We were having performance issues during the commit of a transaction
that contained a huge amount of node inserts. We found that a big chunk
of the commit time was spent in the method
org.apache.jackrabbit.core.journal.AbstractRecord.getOrCreateIndex().
In this class, the uuidIndex instance variable is an ArrayList and
uuidIndex.indexOf(nodeId) is called to search through this ArrayList to
see if a node is already in the list. ArrayList.indexOf() searches the
list from beginning to end calling NodeId.equals() until the entry is
located and then returns. This can be quite inefficient if the list
becomes large.
In our case, we had *42K* entries in this list with about *400K* calls
to getOrCreateIndex() resulting in over *9 billion* calls to
NodeId.equals(). By combining a HashMap with the ArrayList and checking
the HashMap instead of the ArrayList to see if the node is in the cache,
we traded the 400K calls to ArrayList.indexOf() (and the subsequent 9
billions calls to NodeId.equals()) for 400K calls HashMap.get() (and its
subsequent calls). Our commit time went from about 30 minutes to about
3 minutes.
There may be more elegant ways to fix this problem, but our changes to
AbstractRecord are listed below. Maybe some changes along these lines
could be incorporated into this class to improve performance. Thanks.

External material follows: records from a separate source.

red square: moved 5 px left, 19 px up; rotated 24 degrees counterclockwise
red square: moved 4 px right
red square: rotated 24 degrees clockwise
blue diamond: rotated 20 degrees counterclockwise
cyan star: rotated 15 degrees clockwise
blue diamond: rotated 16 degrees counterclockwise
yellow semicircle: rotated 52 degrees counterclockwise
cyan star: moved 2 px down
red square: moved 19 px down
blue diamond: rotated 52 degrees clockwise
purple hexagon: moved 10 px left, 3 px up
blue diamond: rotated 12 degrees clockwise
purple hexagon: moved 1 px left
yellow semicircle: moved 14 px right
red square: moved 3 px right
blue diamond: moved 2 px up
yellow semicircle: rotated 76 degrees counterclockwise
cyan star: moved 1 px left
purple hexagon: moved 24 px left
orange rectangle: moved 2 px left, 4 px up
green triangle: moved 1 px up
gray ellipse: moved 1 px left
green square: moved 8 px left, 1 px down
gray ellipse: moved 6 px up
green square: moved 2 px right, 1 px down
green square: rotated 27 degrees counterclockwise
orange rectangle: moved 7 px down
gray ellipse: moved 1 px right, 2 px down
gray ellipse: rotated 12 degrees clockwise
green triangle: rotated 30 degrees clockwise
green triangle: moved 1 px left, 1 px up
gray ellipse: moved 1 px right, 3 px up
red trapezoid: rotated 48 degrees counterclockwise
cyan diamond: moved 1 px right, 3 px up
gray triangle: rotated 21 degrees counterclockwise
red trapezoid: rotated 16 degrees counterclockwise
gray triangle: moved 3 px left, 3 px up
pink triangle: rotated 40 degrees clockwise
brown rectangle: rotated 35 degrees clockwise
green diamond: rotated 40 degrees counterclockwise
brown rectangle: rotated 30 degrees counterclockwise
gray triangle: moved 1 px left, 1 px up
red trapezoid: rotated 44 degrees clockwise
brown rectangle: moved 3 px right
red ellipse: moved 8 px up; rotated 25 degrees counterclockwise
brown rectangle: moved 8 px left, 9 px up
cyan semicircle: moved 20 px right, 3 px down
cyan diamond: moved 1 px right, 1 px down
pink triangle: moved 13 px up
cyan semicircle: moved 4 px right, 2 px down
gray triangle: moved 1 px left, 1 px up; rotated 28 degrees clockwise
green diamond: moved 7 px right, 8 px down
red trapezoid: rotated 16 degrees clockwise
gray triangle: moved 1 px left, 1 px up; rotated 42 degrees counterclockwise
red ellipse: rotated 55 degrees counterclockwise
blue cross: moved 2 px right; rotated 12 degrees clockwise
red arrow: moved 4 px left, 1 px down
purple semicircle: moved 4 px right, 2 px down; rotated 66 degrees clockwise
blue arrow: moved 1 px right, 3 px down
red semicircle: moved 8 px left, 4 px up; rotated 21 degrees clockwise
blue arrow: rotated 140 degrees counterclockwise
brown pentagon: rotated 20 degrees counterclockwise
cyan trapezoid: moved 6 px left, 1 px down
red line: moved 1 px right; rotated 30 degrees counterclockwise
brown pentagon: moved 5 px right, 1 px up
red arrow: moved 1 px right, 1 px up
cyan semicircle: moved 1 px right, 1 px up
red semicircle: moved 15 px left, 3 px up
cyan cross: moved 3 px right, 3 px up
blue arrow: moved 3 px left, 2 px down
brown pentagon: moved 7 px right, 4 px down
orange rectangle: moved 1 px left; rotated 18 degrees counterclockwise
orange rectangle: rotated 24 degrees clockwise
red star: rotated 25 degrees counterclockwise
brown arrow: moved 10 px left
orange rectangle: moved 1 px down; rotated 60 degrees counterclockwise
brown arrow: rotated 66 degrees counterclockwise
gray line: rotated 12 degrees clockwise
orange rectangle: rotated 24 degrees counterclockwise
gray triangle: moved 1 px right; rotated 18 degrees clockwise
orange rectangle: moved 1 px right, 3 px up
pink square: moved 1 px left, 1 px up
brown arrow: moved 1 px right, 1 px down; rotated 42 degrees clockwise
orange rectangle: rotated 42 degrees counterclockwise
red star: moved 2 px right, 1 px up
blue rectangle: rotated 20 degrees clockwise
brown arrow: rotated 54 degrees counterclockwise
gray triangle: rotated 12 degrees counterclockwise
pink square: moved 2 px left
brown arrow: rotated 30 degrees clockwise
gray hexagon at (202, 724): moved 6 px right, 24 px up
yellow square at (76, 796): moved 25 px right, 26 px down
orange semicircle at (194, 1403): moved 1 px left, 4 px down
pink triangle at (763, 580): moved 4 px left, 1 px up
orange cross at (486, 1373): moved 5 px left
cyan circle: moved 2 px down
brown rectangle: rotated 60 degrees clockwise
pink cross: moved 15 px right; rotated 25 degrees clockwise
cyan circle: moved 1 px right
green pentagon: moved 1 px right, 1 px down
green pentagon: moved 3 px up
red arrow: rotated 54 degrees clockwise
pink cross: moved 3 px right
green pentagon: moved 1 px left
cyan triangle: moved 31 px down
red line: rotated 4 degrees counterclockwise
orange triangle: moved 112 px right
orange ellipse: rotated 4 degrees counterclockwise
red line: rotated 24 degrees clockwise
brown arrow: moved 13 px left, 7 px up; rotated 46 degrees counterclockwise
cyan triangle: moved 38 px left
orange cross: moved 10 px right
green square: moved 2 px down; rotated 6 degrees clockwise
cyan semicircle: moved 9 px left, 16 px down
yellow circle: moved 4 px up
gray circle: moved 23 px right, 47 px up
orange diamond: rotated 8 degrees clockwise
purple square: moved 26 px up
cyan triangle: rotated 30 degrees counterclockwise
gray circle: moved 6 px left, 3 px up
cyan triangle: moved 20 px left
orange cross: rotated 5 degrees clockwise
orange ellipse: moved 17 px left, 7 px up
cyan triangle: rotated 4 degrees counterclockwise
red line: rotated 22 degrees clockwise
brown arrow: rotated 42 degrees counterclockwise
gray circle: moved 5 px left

-------------------- old code --------------------
private int getOrCreateIndex(NodeId nodeId) {
int index = uuidIndex.indexOf(nodeId);
if (index == -1) {
uuidIndex.add(nodeId);
}
return index;
}
-------------------- new code --------------------
private final HashMap<String, Integer> uuidMap = new HashMap<String,
Integer>();
private int getOrCreateIndex(NodeId nodeId) {
Integer index = uuidMap.get(nodeId.toString());
if (index == null) {
uuidIndex.add(nodeId);
uuidMap.put(nodeId.toString(), uuidIndex.size() - 1);
index = -1;
}
return index;
}